In contextually rich language comprehension settings listeners can rely on past context and to generate predictions about the upcoming words. Neuroscientific theories propose that some cognitive processes related to prediction might be observed in the brain as neuronal oscillations -- rhythmic firing of a large pool of neurons. To perform such feats of prediction, neural circuits must implement some form of processing memory to maintain the past information and use it while processing the new input.
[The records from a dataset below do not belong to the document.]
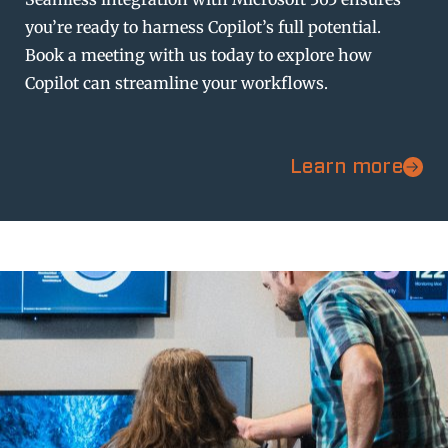
you’re ready to harness Copilot’s full potential.
Book a meeting with us today to explore how
Copilot can streamline your workflows.
Learn more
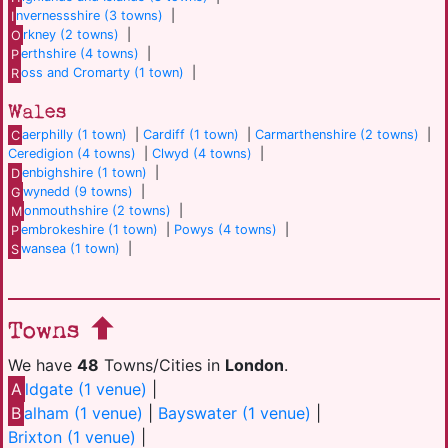
I
nvernessshire (3 towns)
|
O
rkney (2 towns)
|
P
erthshire (4 towns)
|
R
oss and Cromarty (1 town)
|
Wales
C
aerphilly (1 town)
|
Cardiff (1 town)
|
Carmarthenshire (2 towns)
|
Ceredigion (4 towns)
|
Clwyd (4 towns)
|
D
enbighshire (1 town)
|
G
wynedd (9 towns)
|
M
onmouthshire (2 towns)
|
P
embrokeshire (1 town)
|
Powys (4 towns)
|
S
wansea (1 town)
|
Towns
We have
48
Towns/Cities in
London
.
A
ldgate (1 venue)
|
B
alham (1 venue)
|
Bayswater (1 venue)
|
Brixton (1 venue)
|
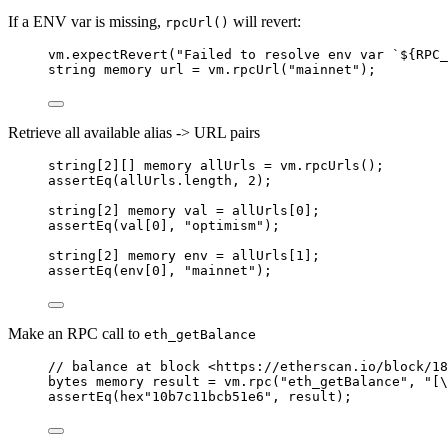
If a ENV var is missing,
will revert:
rpcUrl()
vm
.
expectRevert
(
"Failed to resolve env var `${RPC_
string
memory
 url 
=
 vm
.
rpcUrl
(
"mainnet"
);
Retrieve all available alias -> URL pairs
string
[
2
][] 
memory
 allUrls 
=
 vm
.
rpcUrls
();
assertEq
(allUrls
.
length, 
2
);
string
[
2
] 
memory
 val 
=
 allUrls[
0
];
assertEq
(val[
0
], 
"optimism"
);
string
[
2
] 
memory
 env 
=
 allUrls[
1
];
assertEq
(env[
0
], 
"mainnet"
);
Make an RPC call to
eth_getBalance
// balance at block <https://etherscan.io/block/18
bytes
memory
 result 
=
 vm
.
rpc
(
"eth_getBalance"
, 
"[\
assertEq
(hex
"10b7c11bcb51e6"
, result);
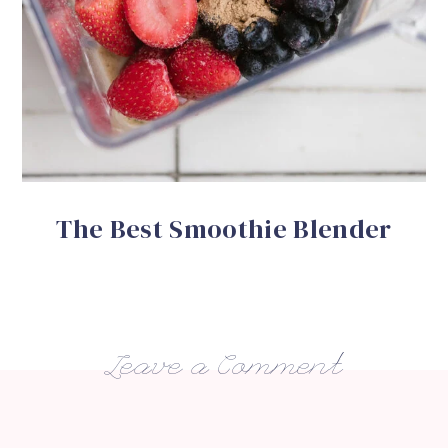
The Best Smoothie Blender
Leave a Comment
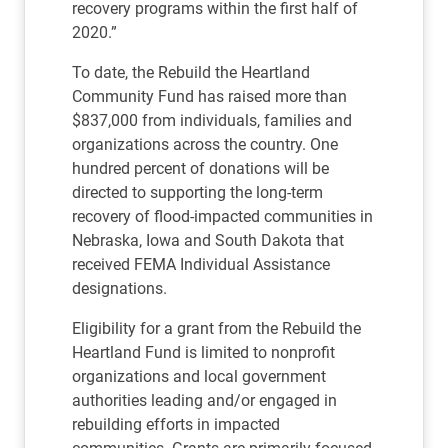
recovery programs within the first half of
2020.”
To date, the Rebuild the Heartland
Community Fund has raised more than
$837,000 from individuals, families and
organizations across the country. One
hundred percent of donations will be
directed to supporting the long-term
recovery of flood-impacted communities in
Nebraska, Iowa and South Dakota that
received FEMA Individual Assistance
designations.
Eligibility for a grant from the Rebuild the
Heartland Fund is limited to nonprofit
organizations and local government
authorities leading and/or engaged in
rebuilding efforts in impacted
In this thesis, we investigated aspects of the neurobiology of language in naturalistic language comprehension using magnetoencephalography (MEG) and computational models of prediction and memory. We begin by reviewing the use of computational linguistic techniques in cognitive neuroscience. In chapter 2, we report an MEG study on oscillatory predictive processing. We show that slow theta-band dynamics are increased in unpredictable contexts, likely reflecting lexical computations, and that faster beta-band dynamics are increased in more predictable contexts possibly reflecting context maintenance. In chapter 3, we describe an MEG dataset for building artificial neural networks of brain dynamics. We provide a brief validation analysis showing accurate and robust localization of MEG dynamics in primary auditory areas. In chapter 4, we used recurrent neural networks (RNNs) to model MEG dynamics on dataset from chapter 3. We show that RNNs reliably predict the MEG signal in the known higher-level areas of the language network. In chapter 5, we investigated a neuronal substrate for memory: neuronal spike-rate adaptation. We show that making neurons more adaptive resulted in progressively higher performance in a working memory task. The results suggest neuronal adaptation plays an important role as memory mechanism in language. In conclusion, we briefly discuss on the potential challenges of model-based approaches in cognitive neuroscience of language and call for a stronger focus on biologically motivated architectures.